▶ [WHAT YOU SHOULD DO] After locating the line that contains "Poco X8 Pro Max: 9000mAh Battery, Price in" in the data below, set down exactly that line and each one after it through the line that contains "India & Launch Date", and nothing more.

▶ [PROVIDED INFORMATION]

-------

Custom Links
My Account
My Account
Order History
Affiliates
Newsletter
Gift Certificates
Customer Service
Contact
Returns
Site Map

-------

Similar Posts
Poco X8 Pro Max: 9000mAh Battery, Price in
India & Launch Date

-------

▶ [EXERCISE ANSWER]
Poco X8 Pro Max: 9000mAh Battery, Price in
India & Launch Date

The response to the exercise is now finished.